[Rendered page images]
########
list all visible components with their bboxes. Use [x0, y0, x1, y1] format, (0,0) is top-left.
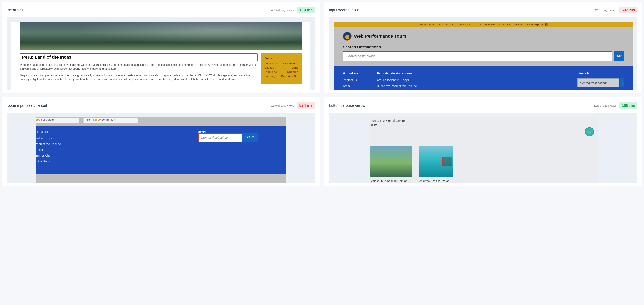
card-meta: 22% of page views 632 ms — [594, 7, 637, 13]
screenshot: This is a demo page - the data is not re… — [334, 22, 633, 90]
pageviews-text: 22% of page views — [594, 8, 616, 12]
footer-link[interactable]: dapest: Pearl of the Danube — [36, 142, 61, 146]
element-card-details-h1[interactable]: .details h1 40% of page views 120 ms Per… — [2, 2, 320, 93]
preview-area: Peru: Land of the Incas Peru, the Land o… — [7, 17, 315, 90]
preview-area: This is a demo page - the data is not re… — [329, 17, 637, 90]
screenshot: Peru: Land of the Incas Peru, the Land o… — [11, 22, 310, 90]
fact-value: Spanish — [287, 70, 298, 73]
thumb-image — [370, 146, 412, 177]
highlighted-element: Peru: Land of the Incas — [20, 53, 258, 61]
timing-badge: 120 ms — [297, 7, 315, 13]
fact-label: Language: — [264, 70, 278, 73]
footer-link[interactable]: s: City of Light — [36, 148, 61, 151]
thumb-image: → — [419, 146, 453, 177]
carousel-item-title: Rome: The Eternal City from $649 — [370, 119, 596, 127]
footer-heading: About us — [343, 71, 358, 75]
footer-search-button[interactable]: Search — [242, 133, 258, 142]
selector-text: input.search-input — [329, 8, 359, 12]
site-footer: ular destinations und Iceland in 8 days … — [36, 126, 286, 174]
footer-heading: Search — [577, 71, 624, 75]
element-card-carousel-arrow[interactable]: button.carousel-arrow 11% of page views … — [324, 97, 642, 186]
screenshot: Rome: The Eternal City from $649 Málaga:… — [369, 117, 598, 183]
timing-badge: 632 ms — [620, 7, 637, 13]
footer-heading: ular destinations — [36, 130, 61, 134]
card-meta: 40% of page views 120 ms — [271, 7, 315, 13]
card-header: input.search-input 22% of page views 632… — [329, 7, 637, 13]
timing-badge: 824 ms — [297, 102, 315, 109]
price-card: rom $1399 per person — [36, 118, 79, 123]
card-meta: 11% of page views 168 ms — [594, 102, 637, 109]
search-button[interactable]: Search — [614, 51, 624, 61]
footer-link[interactable]: Around Iceland in 8 days — [377, 78, 417, 82]
site-footer: About us Contact us Team Popular destina… — [334, 66, 633, 90]
footer-link[interactable]: Contact us — [343, 78, 358, 82]
site-logo-icon — [343, 32, 352, 40]
fact-value: Lima — [292, 66, 298, 69]
footer-link[interactable]: Team — [343, 84, 358, 88]
svg-rect-0 — [588, 130, 591, 133]
banner-brand: DebugBear — [529, 23, 544, 26]
fact-label: Capital: — [264, 66, 274, 69]
svg-point-2 — [590, 131, 590, 131]
footer-search-input[interactable]: Search destinations — [198, 133, 242, 142]
footer-heading: Search — [198, 130, 258, 133]
footer-link[interactable]: und Iceland in 8 days — [36, 136, 61, 140]
svg-point-1 — [588, 131, 589, 131]
paragraph: Begin your Peruvian journey in Lima, the… — [20, 73, 258, 81]
footer-heading: Popular destinations — [377, 71, 417, 75]
banner-text: This is a demo page - the data is not re… — [419, 23, 530, 26]
selector-text: footer input.search-input — [7, 103, 47, 108]
selector-text: .details h1 — [7, 8, 24, 12]
fact-label: Population: — [264, 62, 278, 65]
screenshot: rom $1399 per person From $1699 per pers… — [36, 117, 286, 183]
paragraph: Peru, the Land of the Incas, is a countr… — [20, 63, 258, 71]
fact-value: 32.5 million — [283, 62, 298, 65]
element-card-footer-search-input[interactable]: footer input.search-input 22% of page vi… — [2, 97, 320, 186]
fact-label: Currency: — [264, 74, 276, 78]
fact-value: Peruvian Sol — [281, 74, 298, 78]
page-title: Peru: Land of the Incas — [22, 54, 256, 60]
card-header: .details h1 40% of page views 120 ms — [7, 7, 315, 13]
footer-link[interactable]: : Island of the Gods — [36, 160, 61, 163]
facts-heading: Facts — [264, 56, 298, 60]
preview-area: Rome: The Eternal City from $649 Málaga:… — [329, 113, 637, 183]
pageviews-text: 11% of page views — [594, 104, 616, 107]
footer-link[interactable]: Budapest: Pearl of the Danube — [377, 84, 417, 88]
thumb-caption: Málaga: Sun-Soaked Gem of — [370, 179, 412, 183]
site-name: Web Performance Tours — [354, 33, 406, 39]
thumb-caption: Maldives: Tropical Parad — [419, 179, 453, 183]
element-card-search-input[interactable]: input.search-input 22% of page views 632… — [324, 2, 642, 93]
footer-search-input[interactable]: Search destinations — [577, 78, 619, 87]
carousel-thumb[interactable]: → Maldives: Tropical Parad — [419, 146, 453, 183]
timing-badge: 168 ms — [620, 102, 637, 109]
hero-image — [20, 22, 302, 50]
chat-icon[interactable] — [585, 127, 594, 136]
carousel-thumb[interactable]: Málaga: Sun-Soaked Gem of — [370, 146, 412, 183]
footer-link[interactable]: ne: The Eternal City — [36, 154, 61, 157]
preview-area: rom $1399 per person From $1699 per pers… — [7, 113, 315, 183]
footer-search-button[interactable]: S — [620, 78, 624, 87]
price-card: From $1699 per person — [83, 118, 138, 123]
card-header: footer input.search-input 22% of page vi… — [7, 102, 315, 109]
carousel-arrow-button[interactable]: → — [442, 157, 452, 166]
pageviews-text: 40% of page views — [271, 8, 294, 12]
demo-banner: This is a demo page - the data is not re… — [334, 22, 633, 27]
search-heading: Search Destinations — [343, 45, 624, 49]
card-meta: 22% of page views 824 ms — [271, 102, 315, 109]
search-input[interactable]: Search destinations — [343, 51, 612, 61]
facts-panel: Facts Population:32.5 million Capital:Li… — [261, 53, 302, 84]
card-header: button.carousel-arrow 11% of page views … — [329, 102, 637, 109]
pageviews-text: 22% of page views — [271, 104, 294, 107]
selector-text: button.carousel-arrow — [329, 103, 365, 108]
########
Within the records above, each line containing "Tropical" is to be returned.

thumb-caption: Maldives: Tropical Parad — [419, 179, 453, 183]
carousel-thumb[interactable]: → Maldives: Tropical Parad — [419, 146, 453, 183]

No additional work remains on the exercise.